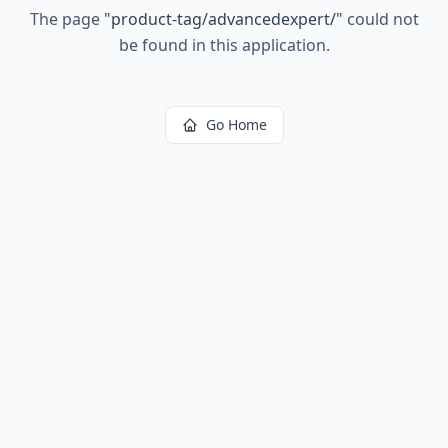
The page
"
product-tag/advancedexpert/
"
could not
be found in this application.
Go Home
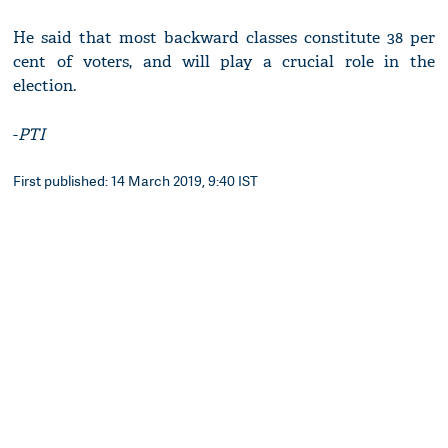
He said that most backward classes constitute 38 per
cent of voters, and will play a crucial role in the
election.
-
PTI
First published: 14 March 2019, 9:40 IST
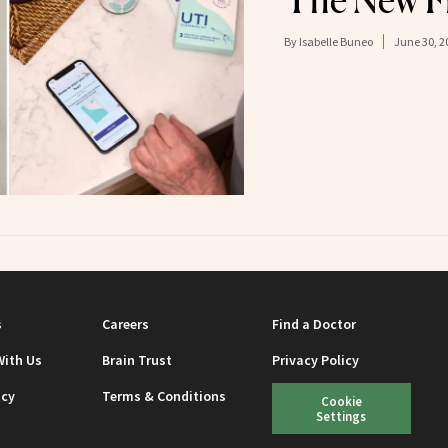
The New Fr
By
Isabelle Buneo
June 30, 2
s
Careers
Find a Doctor
With Us
Brain Trust
Privacy Policy
icy
Terms & Conditions
Cookie
Settings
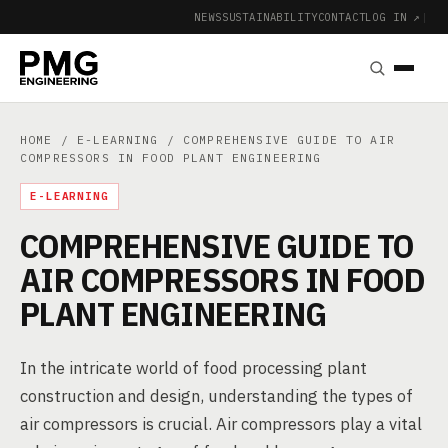
NEWS
SUSTAINABILITY
CONTACT
LOG IN ↗
|
HOME
/
E-LEARNING
/ COMPREHENSIVE GUIDE TO AIR
COMPRESSORS IN FOOD PLANT ENGINEERING
E-LEARNING
COMPREHENSIVE GUIDE TO
AIR COMPRESSORS IN FOOD
PLANT ENGINEERING
In the intricate world of food processing plant
construction and design, understanding the types of
air compressors is crucial. Air compressors play a vital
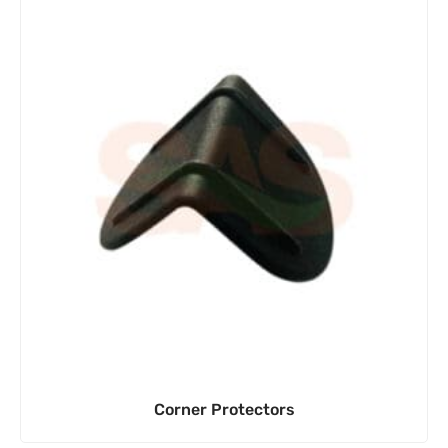
Corner Protectors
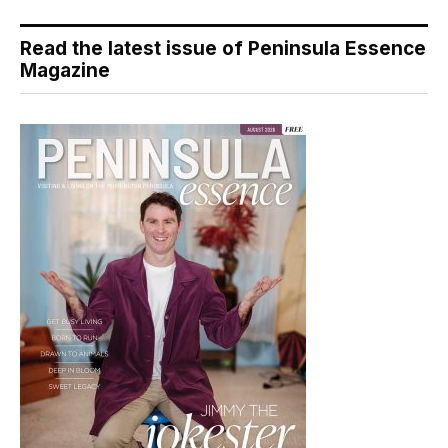
Read the latest issue of Peninsula Essence
Magazine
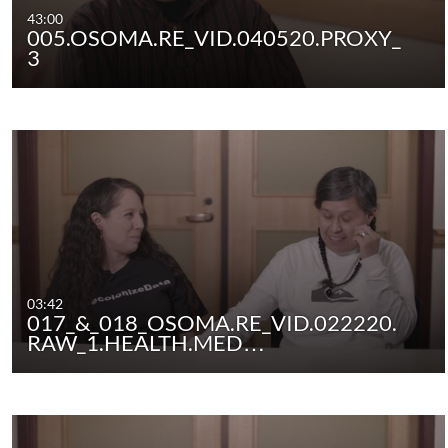
43:00
005.OSOMA.RE_VID.040520.PROXY_
3
03:42
017_&_018_OSOMA.RE_VID.022220.
RAW_1.HEALTH.MED…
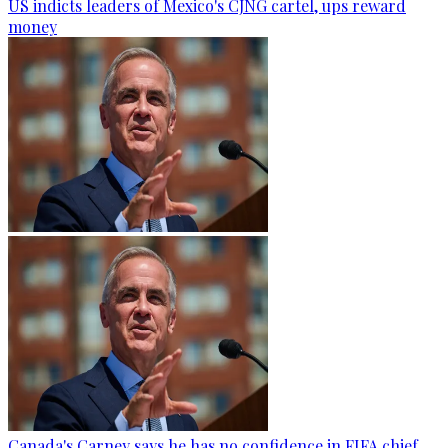
US indicts leaders of Mexico's CJNG cartel, ups reward
money
Canada's Carney says he has no confidence in FIFA chief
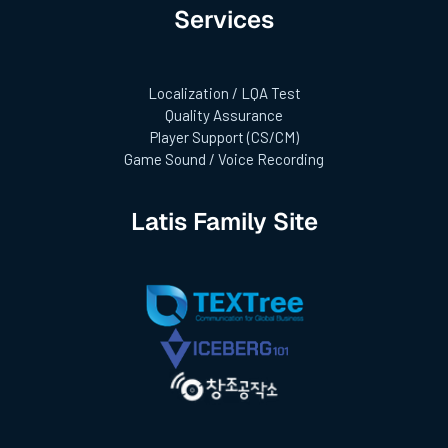
Services
Localization / LQA Test
Quality Assurance
Player Support (CS/CM)
Game Sound / Voice Recording
Latis Family Site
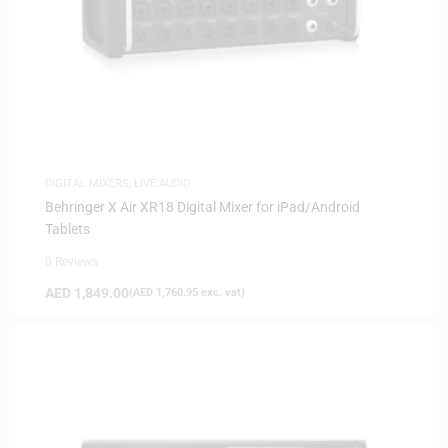
DIGITAL MIXERS
,
LIVE AUDIO
Behringer X Air XR18 Digital Mixer for iPad/Android
Tablets
0 Reviews
AED
1,849.00
(
AED
1,760.95
exc. vat)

▸ TASK REQUIREMENTS
Copy everything in the listing above exactly except the pictures.

▸ ANSWER FOR THE TASK
The page
"
product-tag/advancedexpert/
"
could not
be found in this application.
Go Home
He said that most backward classes constitute 38 per
cent of voters, and will play a crucial role in the
election.
-
PTI
First published: 14 March 2019, 9:40 IST
The New Fr
By
Isabelle Buneo
June 30, 2
s
Careers
Find a Doctor
With Us
Brain Trust
Privacy Policy
icy
Terms & Conditions
Cookie
Settings
NEWS
SUSTAINABILITY
CONTACT
LOG IN ↗
|
HOME
/
E-LEARNING
/ COMPREHENSIVE GUIDE TO AIR
COMPRESSORS IN FOOD PLANT ENGINEERING
E-LEARNING
COMPREHENSIVE GUIDE TO
AIR COMPRESSORS IN FOOD
PLANT ENGINEERING
In the intricate world of food processing plant
construction and design, understanding the types of
air compressors is crucial. Air compressors play a vital
Corner Protectors
Read the latest issue of Peninsula Essence
Magazine
43:00
005.OSOMA.RE_VID.040520.PROXY_
3
03:42
017_&_018_OSOMA.RE_VID.022220.
RAW_1.HEALTH.MED…
US indicts leaders of Mexico's CJNG cartel, ups reward
money
Canada's Carney says he has no confidence in FIFA chief
Services
Localization / LQA Test
Quality Assurance
Player Support (CS/CM)
Game Sound / Voice Recording
Latis Family Site
DIGITAL MIXERS
,
LIVE AUDIO
Behringer X Air XR18 Digital Mixer for iPad/Android
Tablets
0 Reviews
AED
1,849.00
(
AED
1,760.95
exc. vat)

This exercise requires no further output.